Adana'da sağlık çalışanları Balcalı Hastanesi Poliklinikleri önünde bir araya geldi. Sağlık çalışanları, basın açıklaması öncesi şiddetin önlenmesi için hazırladıkları pankart ve dövizleri açıp slogan attı. Asistan hekimler de eyleme destek vermek için grup halinde poliklinikler önüne geldi.
Adana-Osmaniye Tabip Odası Başkanı Doktor Ali İhsan Ökten, sağlık çalışanlarına yönelik şiddetin giderek arttığını savunarak, Sağlık Bakanlığı ve yöneticilerin tehlikeli gidişi sadece seyretmekle yetindiklerin ifade etti.
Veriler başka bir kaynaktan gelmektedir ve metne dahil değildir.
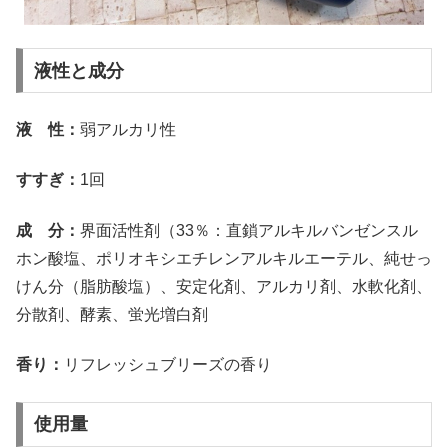
液性と成分
液 性：
弱アルカリ性
すすぎ：
1回
成 分：
界面活性剤（33％：直鎖アルキルバンゼンスル
ホン酸塩、ポリオキシエチレンアルキルエーテル、純せっ
けん分（脂肪酸塩）、安定化剤、アルカリ剤、水軟化剤、
分散剤、酵素、蛍光増白剤
香り：
リフレッシュブリーズの香り
使用量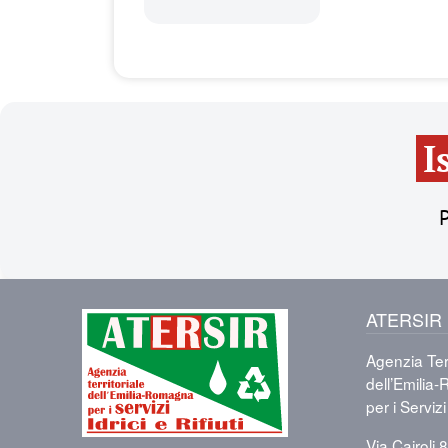
I
P
ATERSIR
Immagine
Agenzia Terr
dell’Emili
per i Servizi 
Via Cairoli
Antalya Tabip Odası'nın düzenlediği anma etkinliği, Akdeniz Üniversitesi Tıp Fakültesi'nde başladı. Buradan yola çıkan sağlıkçılar Antalya Eğitim ve Araştırma Hastanesi'ne kadar yürüdü. Atatürk Heykeli önünde diğer hastanelerden gelen sağlık çalışanlarıyla bir araya gelen grup, 'Sağlıkta şiddete son' sloganı attı.

"17 Nisan sağlıkta şiddeti kınama günü olsun"
Basın açıklamasını yapan Antalya Tabip Odası Başkanı Can Ertürk, son 10 yılda sağlıkta yapılan değişimin şiddeti de beraberinde getirdiğini belirtti.
Öte yandan, Türk Tabipleri Birliği (TTB) Başkanı Prof. Dr. Özdemir Aktan, artan şiddet olaylarına dikkat çekerek 17 Nisan'ın dünya çapında sağlıkta şiddeti kınama günü ilan edilmesi için Dünya Sağlık Örgütü'ne başvurduklarını açıkladı.

Dr. Ersin Arslan'ı bıçaklayarak öldüren 17 yaşındaki M.G.'nin ağırlaştırılmış ömür boyu hapis istemiyle yargılandığı dava ise Gaziantep 4'üncü Ağır Ceza Mahkemesi'nde devam ediyor.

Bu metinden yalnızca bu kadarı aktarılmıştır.